EXERCISE
Retype all of the data shown below, keeping every character the same.

ENTRIES PROVIDED
----------------------------------------

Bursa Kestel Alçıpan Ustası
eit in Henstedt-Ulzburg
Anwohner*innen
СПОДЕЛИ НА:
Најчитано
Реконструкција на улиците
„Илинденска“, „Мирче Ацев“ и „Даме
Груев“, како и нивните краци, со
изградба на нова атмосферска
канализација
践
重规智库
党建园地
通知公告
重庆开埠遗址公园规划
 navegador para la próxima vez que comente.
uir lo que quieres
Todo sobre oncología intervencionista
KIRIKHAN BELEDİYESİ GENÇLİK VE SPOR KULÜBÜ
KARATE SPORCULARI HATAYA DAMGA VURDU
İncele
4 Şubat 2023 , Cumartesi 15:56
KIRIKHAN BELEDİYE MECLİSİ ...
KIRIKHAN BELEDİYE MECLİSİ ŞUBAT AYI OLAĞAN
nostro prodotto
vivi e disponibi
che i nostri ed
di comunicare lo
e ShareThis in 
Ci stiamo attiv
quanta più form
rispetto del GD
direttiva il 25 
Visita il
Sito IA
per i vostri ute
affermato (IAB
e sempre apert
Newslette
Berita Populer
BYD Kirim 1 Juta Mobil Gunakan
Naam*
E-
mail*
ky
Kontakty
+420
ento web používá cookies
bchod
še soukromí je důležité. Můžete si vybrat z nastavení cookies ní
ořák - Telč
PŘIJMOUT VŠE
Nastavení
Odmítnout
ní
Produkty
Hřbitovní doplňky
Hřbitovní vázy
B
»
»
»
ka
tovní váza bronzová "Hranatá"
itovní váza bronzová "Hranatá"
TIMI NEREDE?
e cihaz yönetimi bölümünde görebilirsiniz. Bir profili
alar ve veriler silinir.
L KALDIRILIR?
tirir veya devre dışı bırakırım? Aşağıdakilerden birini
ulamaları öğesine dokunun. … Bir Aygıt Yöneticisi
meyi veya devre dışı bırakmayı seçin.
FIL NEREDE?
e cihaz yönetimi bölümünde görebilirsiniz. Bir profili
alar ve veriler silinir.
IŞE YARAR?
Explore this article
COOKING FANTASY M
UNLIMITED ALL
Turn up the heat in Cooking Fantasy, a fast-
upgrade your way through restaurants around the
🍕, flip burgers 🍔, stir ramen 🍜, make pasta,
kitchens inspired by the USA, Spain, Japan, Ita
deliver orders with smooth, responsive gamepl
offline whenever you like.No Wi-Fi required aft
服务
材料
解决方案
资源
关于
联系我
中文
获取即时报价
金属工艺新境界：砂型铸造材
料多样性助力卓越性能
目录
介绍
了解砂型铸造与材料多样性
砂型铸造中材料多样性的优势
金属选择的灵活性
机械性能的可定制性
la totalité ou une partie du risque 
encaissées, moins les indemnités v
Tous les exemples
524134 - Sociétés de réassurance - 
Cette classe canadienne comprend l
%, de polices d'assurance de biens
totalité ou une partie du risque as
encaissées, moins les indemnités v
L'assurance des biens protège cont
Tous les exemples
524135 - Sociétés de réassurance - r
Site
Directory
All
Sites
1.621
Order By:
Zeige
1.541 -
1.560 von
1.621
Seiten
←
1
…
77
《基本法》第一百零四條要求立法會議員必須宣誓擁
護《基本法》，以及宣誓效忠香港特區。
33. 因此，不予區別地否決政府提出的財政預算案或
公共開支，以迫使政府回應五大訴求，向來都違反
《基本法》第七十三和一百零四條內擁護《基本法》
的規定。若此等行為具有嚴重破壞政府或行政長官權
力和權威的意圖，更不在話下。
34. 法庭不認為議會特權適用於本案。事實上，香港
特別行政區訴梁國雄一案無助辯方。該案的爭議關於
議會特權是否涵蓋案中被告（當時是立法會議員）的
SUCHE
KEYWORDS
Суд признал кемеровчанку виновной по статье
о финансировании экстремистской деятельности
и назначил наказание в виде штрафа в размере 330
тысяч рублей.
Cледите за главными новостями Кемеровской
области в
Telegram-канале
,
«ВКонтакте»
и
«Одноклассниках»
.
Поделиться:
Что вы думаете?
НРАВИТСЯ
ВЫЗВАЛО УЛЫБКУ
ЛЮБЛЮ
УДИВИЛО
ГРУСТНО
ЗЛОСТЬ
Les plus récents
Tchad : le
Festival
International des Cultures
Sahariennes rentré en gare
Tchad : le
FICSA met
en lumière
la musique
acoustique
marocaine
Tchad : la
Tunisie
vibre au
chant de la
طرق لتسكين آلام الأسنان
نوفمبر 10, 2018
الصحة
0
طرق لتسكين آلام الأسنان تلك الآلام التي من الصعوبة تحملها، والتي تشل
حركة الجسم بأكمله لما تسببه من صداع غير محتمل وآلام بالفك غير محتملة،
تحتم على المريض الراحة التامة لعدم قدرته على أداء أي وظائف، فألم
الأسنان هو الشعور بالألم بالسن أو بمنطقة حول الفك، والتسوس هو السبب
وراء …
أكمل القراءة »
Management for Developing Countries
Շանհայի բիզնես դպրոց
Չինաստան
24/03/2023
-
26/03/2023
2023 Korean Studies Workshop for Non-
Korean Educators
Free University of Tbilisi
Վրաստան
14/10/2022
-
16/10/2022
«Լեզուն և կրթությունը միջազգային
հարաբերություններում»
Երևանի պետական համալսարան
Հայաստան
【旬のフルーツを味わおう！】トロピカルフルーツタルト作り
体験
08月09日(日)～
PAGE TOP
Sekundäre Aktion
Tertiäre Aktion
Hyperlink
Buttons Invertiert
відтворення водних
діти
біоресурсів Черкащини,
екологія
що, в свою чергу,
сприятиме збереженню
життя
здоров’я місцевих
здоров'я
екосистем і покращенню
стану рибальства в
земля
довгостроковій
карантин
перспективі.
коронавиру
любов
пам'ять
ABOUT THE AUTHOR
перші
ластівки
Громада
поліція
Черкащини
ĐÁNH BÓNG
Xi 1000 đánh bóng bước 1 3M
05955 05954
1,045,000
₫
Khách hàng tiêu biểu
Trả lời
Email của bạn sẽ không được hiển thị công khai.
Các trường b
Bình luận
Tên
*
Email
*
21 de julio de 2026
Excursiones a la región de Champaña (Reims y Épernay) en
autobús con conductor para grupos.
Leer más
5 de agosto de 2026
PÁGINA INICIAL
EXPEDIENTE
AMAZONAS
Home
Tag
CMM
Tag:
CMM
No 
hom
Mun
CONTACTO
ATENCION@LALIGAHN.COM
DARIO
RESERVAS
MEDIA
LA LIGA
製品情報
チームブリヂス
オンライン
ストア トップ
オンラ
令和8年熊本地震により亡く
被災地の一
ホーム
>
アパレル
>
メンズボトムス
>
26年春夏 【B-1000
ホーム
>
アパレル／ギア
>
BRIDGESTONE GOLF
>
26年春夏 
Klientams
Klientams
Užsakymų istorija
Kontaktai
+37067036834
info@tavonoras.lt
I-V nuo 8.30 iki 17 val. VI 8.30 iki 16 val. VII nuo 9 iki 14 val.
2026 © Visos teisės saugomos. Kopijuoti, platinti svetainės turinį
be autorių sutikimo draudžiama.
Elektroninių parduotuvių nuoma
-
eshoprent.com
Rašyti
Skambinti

----------------------------------------

WORKED SOLUTION
Bursa Kestel Alçıpan Ustası
eit in Henstedt-Ulzburg
Anwohner*innen
СПОДЕЛИ НА:
Најчитано
Реконструкција на улиците
„Илинденска“, „Мирче Ацев“ и „Даме
Груев“, како и нивните краци, со
изградба на нова атмосферска
канализација
践
重规智库
党建园地
通知公告
重庆开埠遗址公园规划
 navegador para la próxima vez que comente.
uir lo que quieres
Todo sobre oncología intervencionista
KIRIKHAN BELEDİYESİ GENÇLİK VE SPOR KULÜBÜ
KARATE SPORCULARI HATAYA DAMGA VURDU
İncele
4 Şubat 2023 , Cumartesi 15:56
KIRIKHAN BELEDİYE MECLİSİ ...
KIRIKHAN BELEDİYE MECLİSİ ŞUBAT AYI OLAĞAN
nostro prodotto
vivi e disponibi
che i nostri ed
di comunicare lo
e ShareThis in 
Ci stiamo attiv
quanta più form
rispetto del GD
direttiva il 25 
Visita il
Sito IA
per i vostri ute
affermato (IAB
e sempre apert
Newslette
Berita Populer
BYD Kirim 1 Juta Mobil Gunakan
Naam*
E-
mail*
ky
Kontakty
+420
ento web používá cookies
bchod
še soukromí je důležité. Můžete si vybrat z nastavení cookies ní
ořák - Telč
PŘIJMOUT VŠE
Nastavení
Odmítnout
ní
Produkty
Hřbitovní doplňky
Hřbitovní vázy
B
»
»
»
ka
tovní váza bronzová "Hranatá"
itovní váza bronzová "Hranatá"
TIMI NEREDE?
e cihaz yönetimi bölümünde görebilirsiniz. Bir profili
alar ve veriler silinir.
L KALDIRILIR?
tirir veya devre dışı bırakırım? Aşağıdakilerden birini
ulamaları öğesine dokunun. … Bir Aygıt Yöneticisi
meyi veya devre dışı bırakmayı seçin.
FIL NEREDE?
e cihaz yönetimi bölümünde görebilirsiniz. Bir profili
alar ve veriler silinir.
IŞE YARAR?
Explore this article
COOKING FANTASY M
UNLIMITED ALL
Turn up the heat in Cooking Fantasy, a fast-
upgrade your way through restaurants around the
🍕, flip burgers 🍔, stir ramen 🍜, make pasta,
kitchens inspired by the USA, Spain, Japan, Ita
deliver orders with smooth, responsive gamepl
offline whenever you like.No Wi-Fi required aft
服务
材料
解决方案
资源
关于
联系我
中文
获取即时报价
金属工艺新境界：砂型铸造材
料多样性助力卓越性能
目录
介绍
了解砂型铸造与材料多样性
砂型铸造中材料多样性的优势
金属选择的灵活性
机械性能的可定制性
la totalité ou une partie du risque 
encaissées, moins les indemnités v
Tous les exemples
524134 - Sociétés de réassurance - 
Cette classe canadienne comprend l
%, de polices d'assurance de biens
totalité ou une partie du risque as
encaissées, moins les indemnités v
L'assurance des biens protège cont
Tous les exemples
524135 - Sociétés de réassurance - r
Site
Directory
All
Sites
1.621
Order By:
Zeige
1.541 -
1.560 von
1.621
Seiten
←
1
…
77
《基本法》第一百零四條要求立法會議員必須宣誓擁
護《基本法》，以及宣誓效忠香港特區。
33. 因此，不予區別地否決政府提出的財政預算案或
公共開支，以迫使政府回應五大訴求，向來都違反
《基本法》第七十三和一百零四條內擁護《基本法》
的規定。若此等行為具有嚴重破壞政府或行政長官權
力和權威的意圖，更不在話下。
34. 法庭不認為議會特權適用於本案。事實上，香港
特別行政區訴梁國雄一案無助辯方。該案的爭議關於
議會特權是否涵蓋案中被告（當時是立法會議員）的
SUCHE
KEYWORDS
Суд признал кемеровчанку виновной по статье
о финансировании экстремистской деятельности
и назначил наказание в виде штрафа в размере 330
тысяч рублей.
Cледите за главными новостями Кемеровской
области в
Telegram-канале
,
«ВКонтакте»
и
«Одноклассниках»
.
Поделиться:
Что вы думаете?
НРАВИТСЯ
ВЫЗВАЛО УЛЫБКУ
ЛЮБЛЮ
УДИВИЛО
ГРУСТНО
ЗЛОСТЬ
Les plus récents
Tchad : le
Festival
International des Cultures
Sahariennes rentré en gare
Tchad : le
FICSA met
en lumière
la musique
acoustique
marocaine
Tchad : la
Tunisie
vibre au
chant de la
طرق لتسكين آلام الأسنان
نوفمبر 10, 2018
الصحة
0
طرق لتسكين آلام الأسنان تلك الآلام التي من الصعوبة تحملها، والتي تشل
حركة الجسم بأكمله لما تسببه من صداع غير محتمل وآلام بالفك غير محتملة،
تحتم على المريض الراحة التامة لعدم قدرته على أداء أي وظائف، فألم
الأسنان هو الشعور بالألم بالسن أو بمنطقة حول الفك، والتسوس هو السبب
وراء …
أكمل القراءة »
Management for Developing Countries
Շանհայի բիզնես դպրոց
Չինաստան
24/03/2023
-
26/03/2023
2023 Korean Studies Workshop for Non-
Korean Educators
Free University of Tbilisi
Վրաստան
14/10/2022
-
16/10/2022
«Լեզուն և կրթությունը միջազգային
հարաբերություններում»
Երևանի պետական համալսարան
Հայաստան
【旬のフルーツを味わおう！】トロピカルフルーツタルト作り
体験
08月09日(日)～
PAGE TOP
Sekundäre Aktion
Tertiäre Aktion
Hyperlink
Buttons Invertiert
відтворення водних
діти
біоресурсів Черкащини,
екологія
що, в свою чергу,
сприятиме збереженню
життя
здоров’я місцевих
здоров'я
екосистем і покращенню
стану рибальства в
земля
довгостроковій
карантин
перспективі.
коронавиру
любов
пам'ять
ABOUT THE AUTHOR
перші
ластівки
Громада
поліція
Черкащини
ĐÁNH BÓNG
Xi 1000 đánh bóng bước 1 3M
05955 05954
1,045,000
₫
Khách hàng tiêu biểu
Trả lời
Email của bạn sẽ không được hiển thị công khai.
Các trường b
Bình luận
Tên
*
Email
*
21 de julio de 2026
Excursiones a la región de Champaña (Reims y Épernay) en
autobús con conductor para grupos.
Leer más
5 de agosto de 2026
PÁGINA INICIAL
EXPEDIENTE
AMAZONAS
Home
Tag
CMM
Tag:
CMM
No 
hom
Mun
CONTACTO
ATENCION@LALIGAHN.COM
DARIO
RESERVAS
MEDIA
LA LIGA
製品情報
チームブリヂス
オンライン
ストア トップ
オンラ
令和8年熊本地震により亡く
被災地の一
ホーム
>
アパレル
>
メンズボトムス
>
26年春夏 【B-1000
ホーム
>
アパレル／ギア
>
BRIDGESTONE GOLF
>
26年春夏 
Klientams
Klientams
Užsakymų istorija
Kontaktai
+37067036834
info@tavonoras.lt
I-V nuo 8.30 iki 17 val. VI 8.30 iki 16 val. VII nuo 9 iki 14 val.
2026 © Visos teisės saugomos. Kopijuoti, platinti svetainės turinį
be autorių sutikimo draudžiama.
Elektroninių parduotuvių nuoma
-
eshoprent.com
Rašyti
Skambinti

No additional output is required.